Assigned task: A word-for-word copy of all entries is required, without images.
Exercise material section start
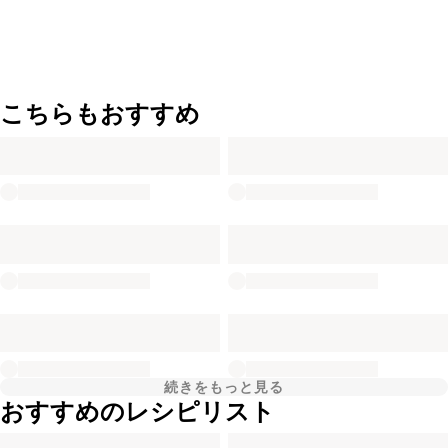
こちらもおすすめ
続きをもっと見る
おすすめのレシピリスト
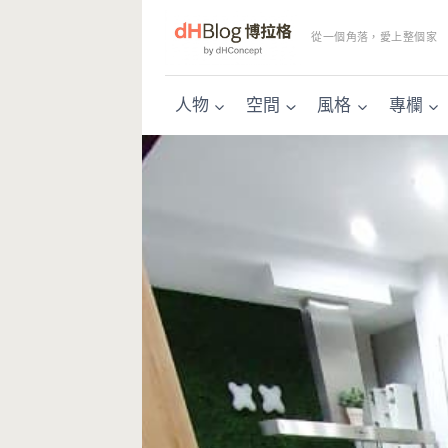
Skip
to
從一個角落，愛上整個家
content
人物
空間
風格
專欄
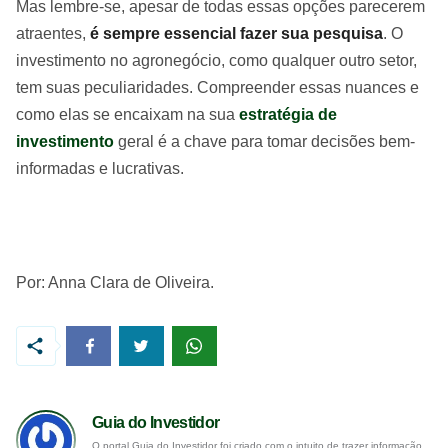
Mas lembre-se, apesar de todas essas opções parecerem
atraentes,
é sempre essencial fazer sua pesquisa
. O
investimento no agronegócio, como qualquer outro setor,
tem suas peculiaridades. Compreender essas nuances e
como elas se encaixam na sua
estratégia de
investimento
geral é a chave para tomar decisões bem-
informadas e lucrativas.
Por: Anna Clara de Oliveira.
Guia do Investidor
O portal Guia do Investidor foi criado com o intuito de trazer informação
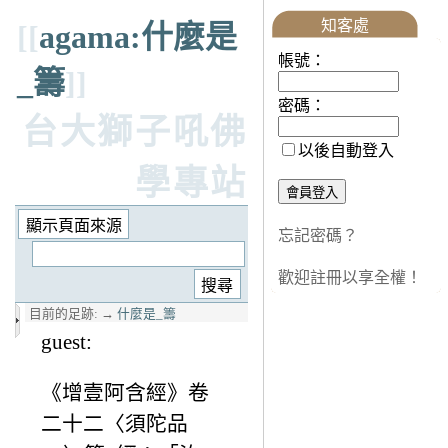
知客處
[[
agama:什麼是
帳號：
_籌
]]
密碼：
台大獅子吼佛
以後自動登入
學專站
忘記密碼？
歡迎註冊以享全權！
目前的足跡:
→
什麼是_籌
guest:
《增壹阿含經》卷
二十二〈須陀品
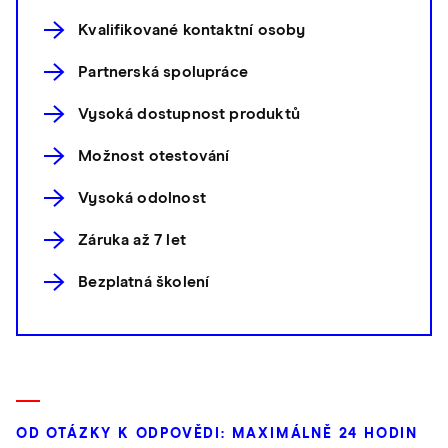
Kvalifikované kontaktní osoby
Partnerská spolupráce
Vysoká dostupnost produktů
Možnost otestování
Vysoká odolnost
Záruka až 7 let
Bezplatná školení
OD OTÁZKY K ODPOVĚDI: MAXIMÁLNĚ 24 HODIN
Exercise material section end
Answer section:
こちらもおすすめ
続きをもっと見る
おすすめのレシピリスト
Skip
to
從一個角落，愛上整個家
content
人物
空間
風格
專欄
Mas lembre-se, apesar de todas essas opções parecerem
atraentes,
é sempre essencial fazer sua pesquisa
. O
investimento no agronegócio, como qualquer outro setor,
tem suas peculiaridades. Compreender essas nuances e
como elas se encaixam na sua
estratégia de
investimento
geral é a chave para tomar decisões bem-
informadas e lucrativas.
Por: Anna Clara de Oliveira.
Guia do Investidor
O portal Guia do Investidor foi criado com o intuito de trazer informação
知客處
[[
agama:什麼是
帳號：
_籌
]]
密碼：
台大獅子吼佛
以後自動登入
學專站
忘記密碼？
歡迎註冊以享全權！
目前的足跡:
→
什麼是_籌
guest:
《增壹阿含經》卷
二十二〈須陀品
Kvalifikované kontaktní osoby
Partnerská spolupráce
Vysoká dostupnost produktů
Možnost otestování
Vysoká odolnost
Záruka až 7 let
Bezplatná školení
OD OTÁZKY K ODPOVĚDI: MAXIMÁLNĚ 24 HODIN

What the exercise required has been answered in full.